> LISTED ENTRIES:
>>>

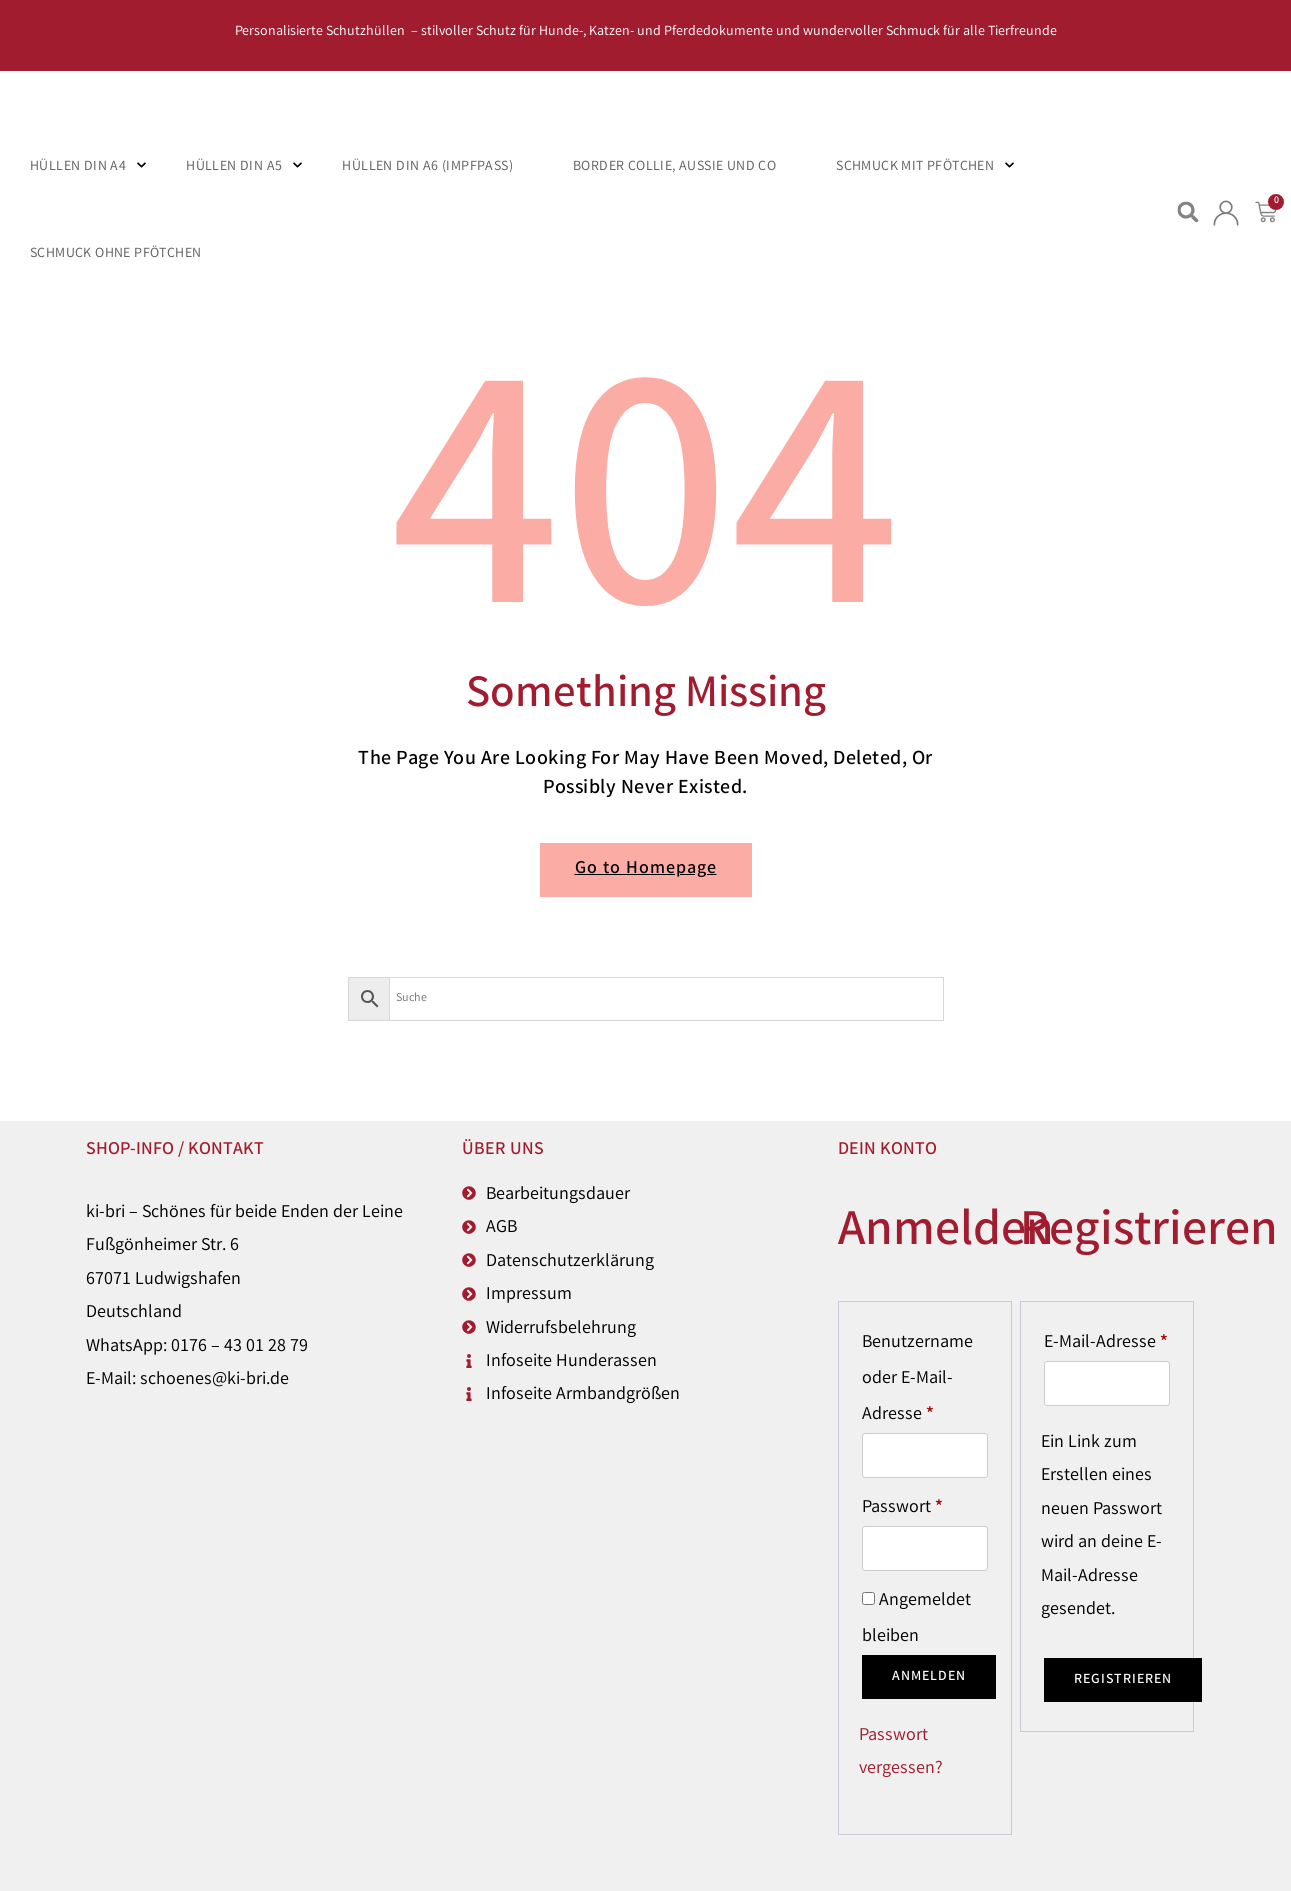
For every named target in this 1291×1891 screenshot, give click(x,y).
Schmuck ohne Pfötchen (115, 254)
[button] (1188, 212)
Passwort (925, 1505)
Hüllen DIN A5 (234, 167)
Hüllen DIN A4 (78, 167)
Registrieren (1123, 1680)
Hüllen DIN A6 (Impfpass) (427, 167)
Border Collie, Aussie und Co (674, 167)
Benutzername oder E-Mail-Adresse (925, 1376)
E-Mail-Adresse (1107, 1340)
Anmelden (929, 1677)
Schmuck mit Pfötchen (915, 167)
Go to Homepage (646, 869)
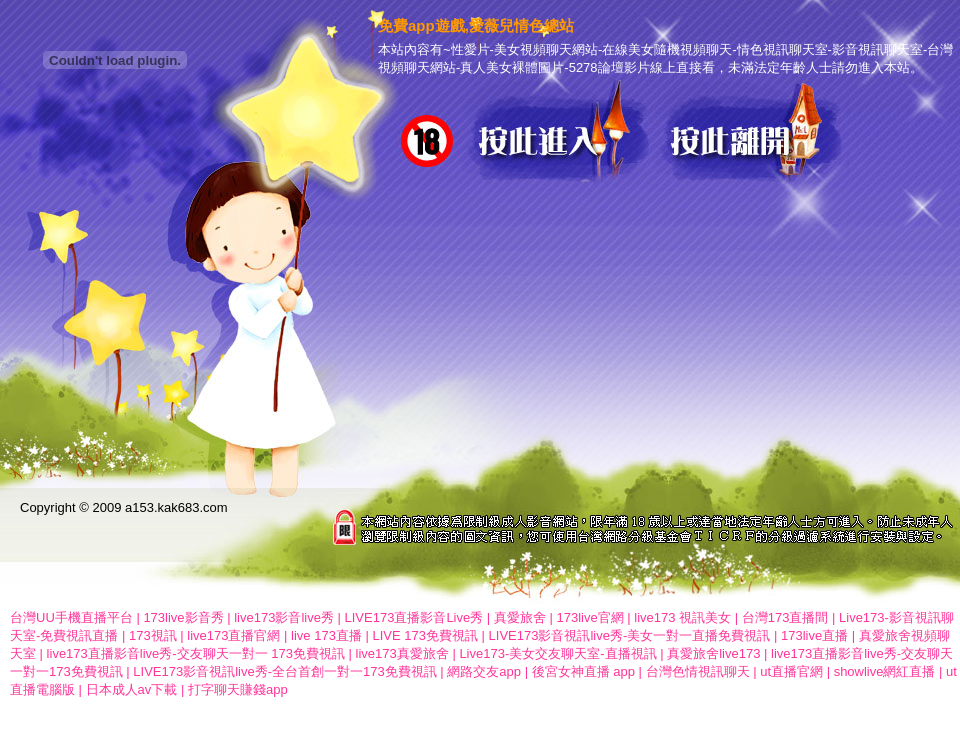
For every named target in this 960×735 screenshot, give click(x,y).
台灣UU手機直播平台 (71, 617)
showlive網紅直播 (885, 671)
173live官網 (589, 617)
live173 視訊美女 (682, 617)
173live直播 (814, 635)
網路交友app (484, 671)
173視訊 (153, 635)
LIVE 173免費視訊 (426, 635)
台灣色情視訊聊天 (698, 671)
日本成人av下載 (132, 689)
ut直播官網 (791, 671)
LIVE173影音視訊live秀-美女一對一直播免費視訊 (630, 635)
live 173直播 (326, 635)
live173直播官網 (233, 635)
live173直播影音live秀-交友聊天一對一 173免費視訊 (196, 653)
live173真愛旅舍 (402, 653)
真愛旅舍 (520, 617)
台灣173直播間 (785, 617)
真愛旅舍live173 (713, 653)
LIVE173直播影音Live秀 (414, 617)
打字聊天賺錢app (238, 689)
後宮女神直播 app (583, 671)
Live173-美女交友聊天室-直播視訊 (557, 653)
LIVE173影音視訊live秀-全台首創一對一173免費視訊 (284, 671)
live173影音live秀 (284, 617)
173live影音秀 (183, 617)
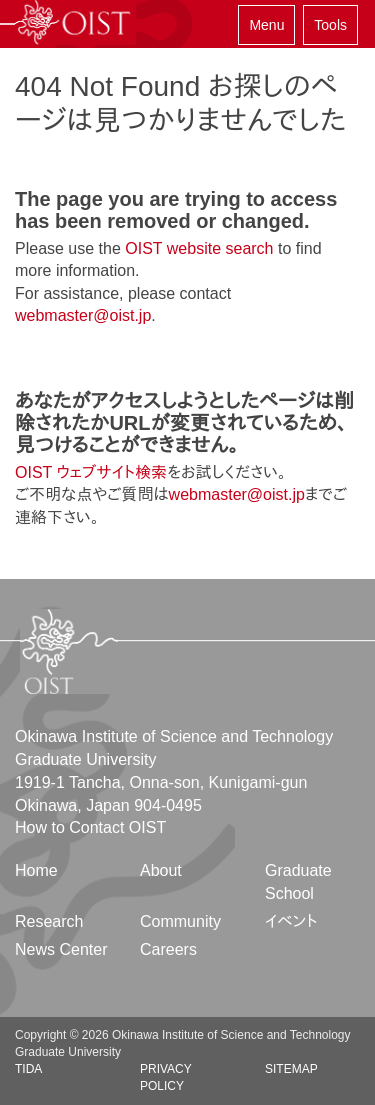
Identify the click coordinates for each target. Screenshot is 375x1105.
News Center (61, 949)
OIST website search (199, 248)
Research (49, 921)
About (161, 870)
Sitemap (291, 1069)
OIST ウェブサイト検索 (91, 472)
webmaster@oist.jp (83, 315)
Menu (266, 25)
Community (180, 921)
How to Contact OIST (90, 827)
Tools (330, 25)
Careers (168, 949)
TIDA (28, 1069)
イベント (291, 921)
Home (36, 870)
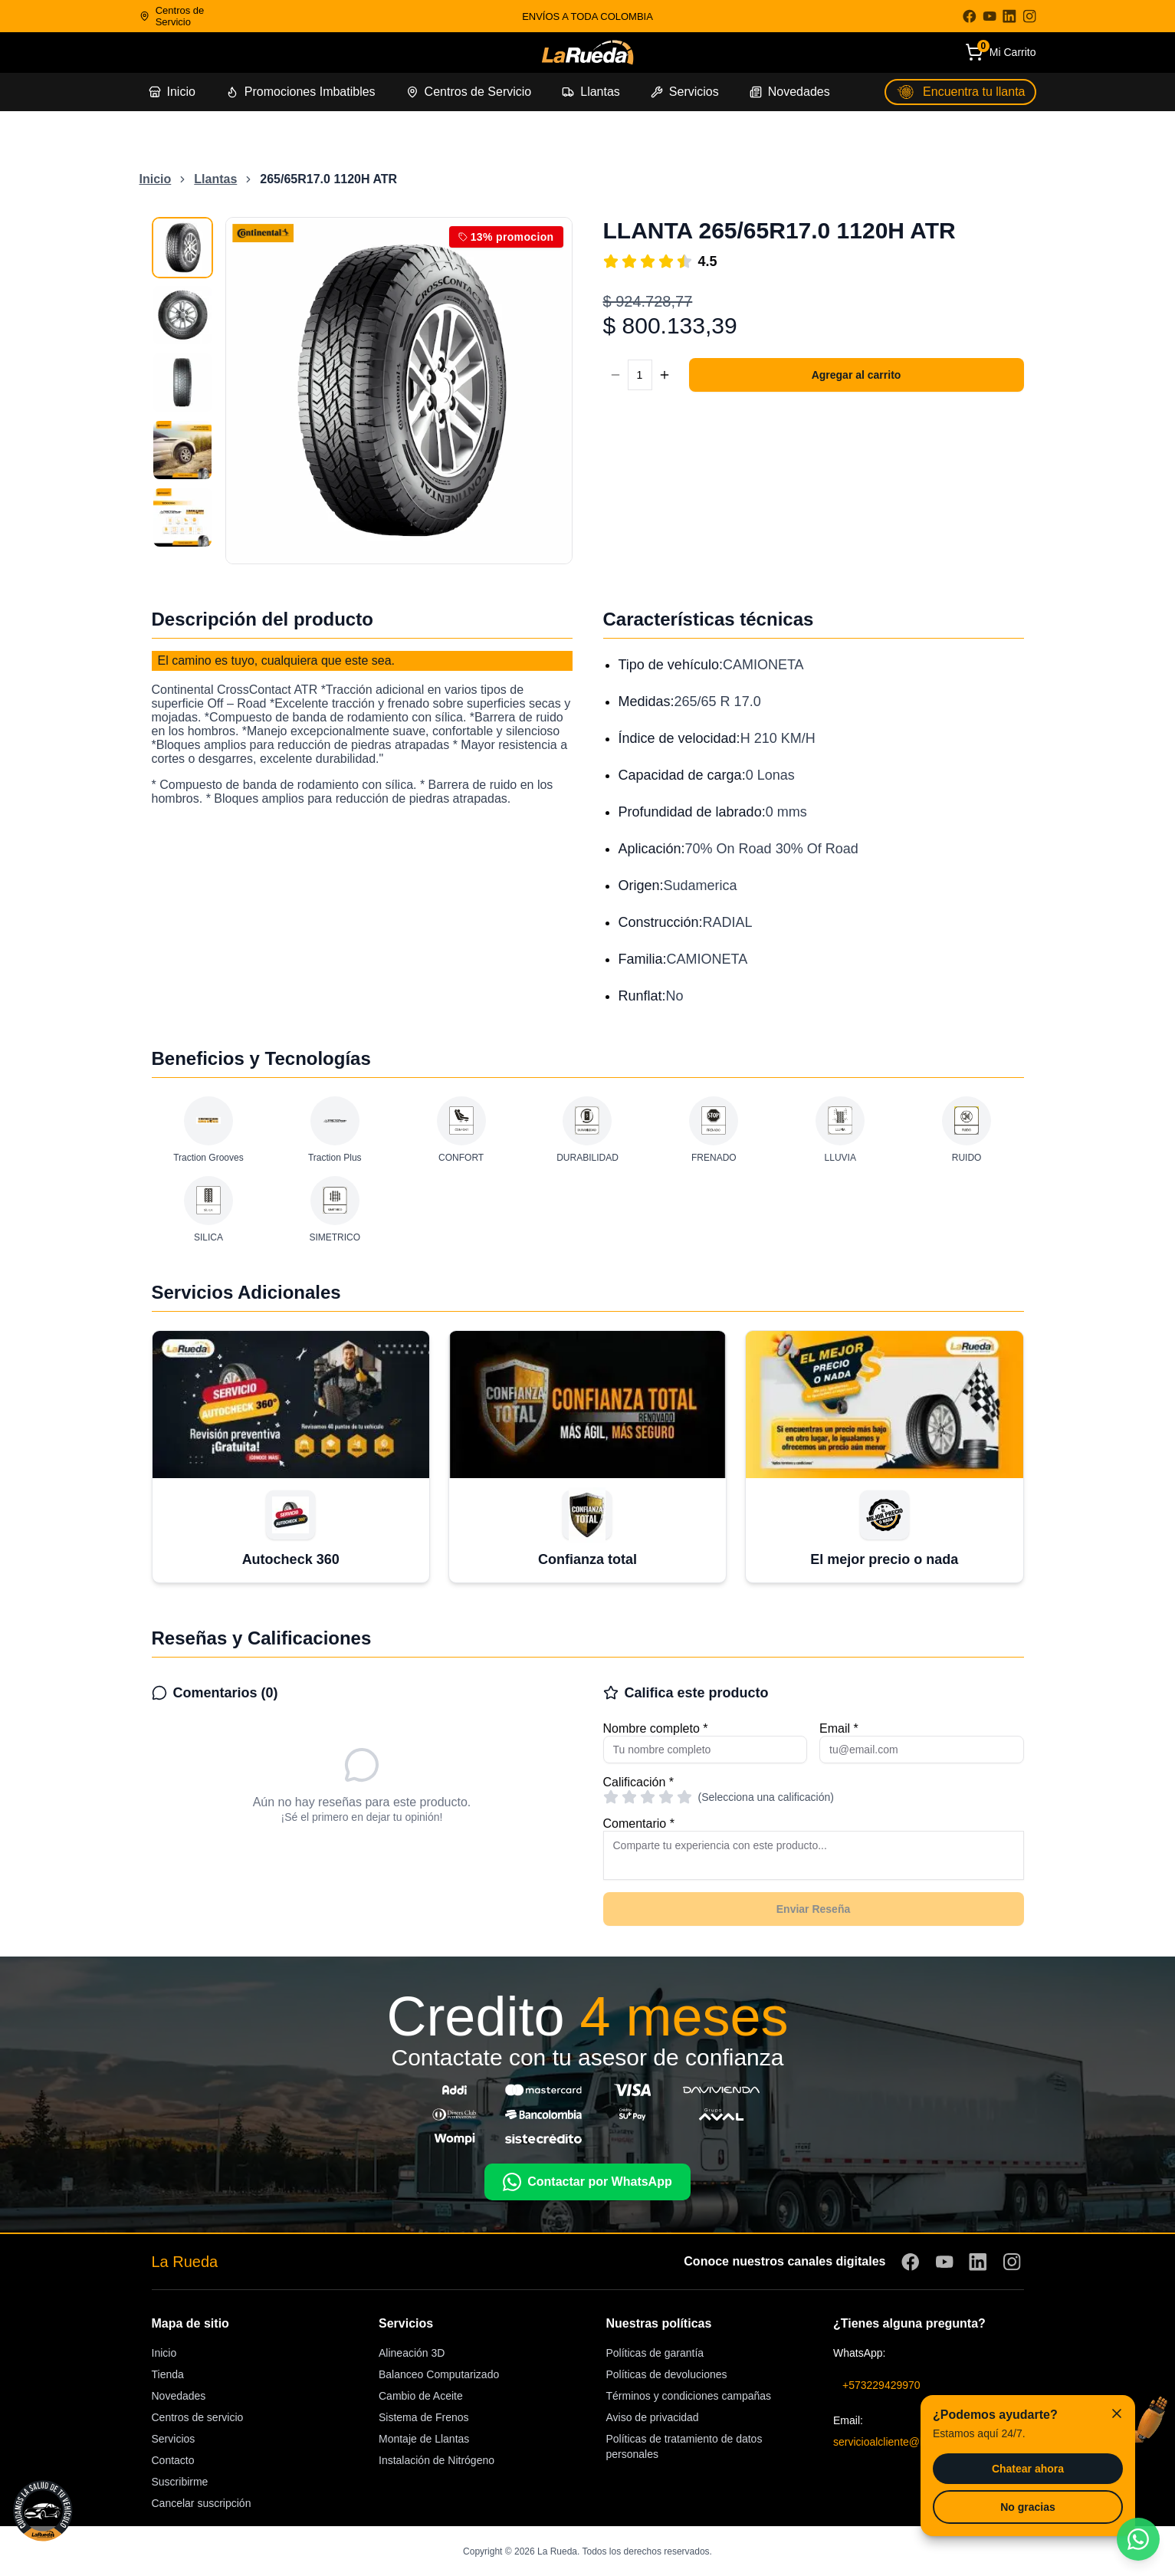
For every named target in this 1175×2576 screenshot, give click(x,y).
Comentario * (638, 1823)
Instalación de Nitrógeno (436, 2460)
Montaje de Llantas (424, 2439)
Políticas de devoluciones (666, 2374)
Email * (838, 1728)
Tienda (168, 2374)
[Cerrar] (1116, 2413)
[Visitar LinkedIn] (1009, 16)
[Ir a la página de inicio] (587, 52)
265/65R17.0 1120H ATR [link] (328, 179)
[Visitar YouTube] (989, 16)
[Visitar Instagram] (1029, 16)
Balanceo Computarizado (439, 2374)
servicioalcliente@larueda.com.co (913, 2442)
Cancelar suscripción (201, 2503)
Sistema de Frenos (424, 2417)
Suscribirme (180, 2482)
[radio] (611, 1797)
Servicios (173, 2439)
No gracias (1027, 2507)
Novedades (179, 2396)
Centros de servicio (198, 2417)
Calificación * (638, 1782)
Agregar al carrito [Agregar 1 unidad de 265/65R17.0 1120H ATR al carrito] (856, 375)
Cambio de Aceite (421, 2396)
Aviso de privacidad (652, 2417)
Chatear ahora (1028, 2469)
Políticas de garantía (655, 2353)
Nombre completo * (655, 1728)
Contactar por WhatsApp (587, 2182)
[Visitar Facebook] (969, 16)
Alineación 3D (412, 2353)
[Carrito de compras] (1000, 52)
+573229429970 (881, 2385)
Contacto (173, 2460)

<<<

> TASK DESCRIPTION: Within the entries, find all lines that contain "Pfötchen" and copy each one.

> RESULT FOR THIS EXERCISE:
Schmuck ohne Pfötchen (115, 254)
Schmuck mit Pfötchen (915, 167)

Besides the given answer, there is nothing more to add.